What he setup is a basic filter... the air causes an internal circulation moving water to filter. I have one on my own tank. Costs about 5 bucks at most to build. Very simple... need a bottle, knife, air line tubing, fork (to make some holes)... then some gravel, filter media, and some active carbon ... and your set. oh and an air pump lol


----------



## SinCrisis (Aug 7, 2008)

whisper sells filters that are like 11 bucks and it comes with a small pump and it just pushes water up into a chasm and the water flows through a cartridge and comes out as a small stream into the tank. cheap and works.


----------



## bigrift (Aug 30, 2010)

SinCrisis said:


> whisper sells filters that are like 11 bucks and it comes with a small pump and it just pushes water up into a chasm and the water flows through a cartridge and comes out as a small stream into the tank. cheap and works.


 

tank im building is almost 1k gallons so thats why i was looking to build something not buy it lol


----------



## Mikaila31 (Dec 18, 2008)

Thing is filters use so little power. Even my monster XP3 canister uses only 28 watts. It would be very simple using any means of electric generation to power a filter, but its really not worth it IMO. Considering what takes up the most energy in a tank, finding a way to passively heat a tank would be much more worth while. The 55gal tank that the filter above is on has a 200 watt heater and being a high tech planted tank with 110 watts of light(compared to 30 watts if it wasn't). If you consider that this is a normal 55 gal. Estimate the heater runs 6 hours out of the day, lights 8 hours, and filter 24/7. That gives you 1200+240+672=2,112 watts per day or 2.112 kWatts. Which based on an power cost average of 11 cents, then it costs 23 cents per day to run. Filter makes up 32%, lights 11%, heater 57%. The heater is the big factor and its hard to estimate how long it is running on any specific tank. The best you can do is see how big a difference there is between the tank and the room. Things like a tightly fitting lid and insulating the tank would have a very noticeable effect. Since glass is very poor insulator. You can do things like fix 1" styrofoam panels to the backs and sides of a tank. Since it gets very cold during winter here I often throw a sleeping bag or comforter over basement tanks at night. However be careful if your lights are on a timer as it could be hazardous for lights (especially high powered lights) to run under a blanket. 
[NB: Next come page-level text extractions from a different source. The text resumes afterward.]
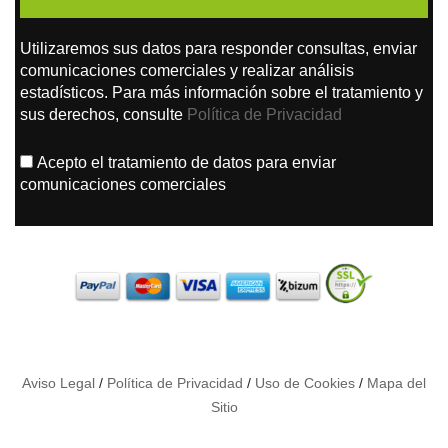
Utilizaremos sus datos para responder consultas, enviar
comunicaciones comerciales y realizar análisis
estadísticos. Para más información sobre el tratamiento y
sus derechos, consulte
Política de Privacidad
Acepto el tratamiento de datos para enviar
comunicaciones comerciales
Aviso Legal
/
Política de Privacidad
/
Uso de Cookies
/
Mapa del
Sitio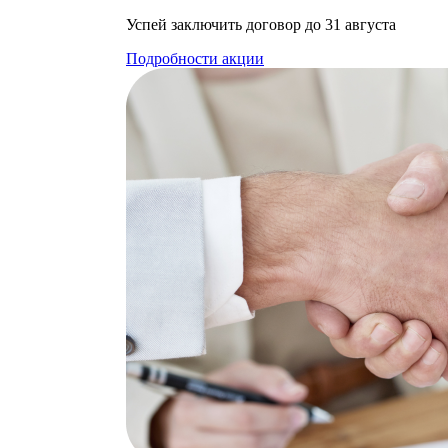
Успей заключить договор до 31 августа
Подробности акции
I also thought one day how efficiently could you heat a tank if you pumped water from the tank through a tube in the hood light, then back into the tank? I've never tried such a thing, but by theory especially if you run the tube round and round in the hood it should cool the light while heating the water. The question is if it does it efficiently enough.... It would probably be more theoretical with higher light systems.


----------



## SinCrisis (Aug 7, 2008)

For heating a tank, i always wondered if one could use a computer. Theres a data center in Europe that uses water cooling and it runs underground to the buildings basement and heats a giant pool of water. This could probably be applied to a fishtank, then you could get the benefits of a cooler computer and not have to heat your tank, but there are far too many downsides such as mobility of the computer, temperature control, etc to deal with.


----------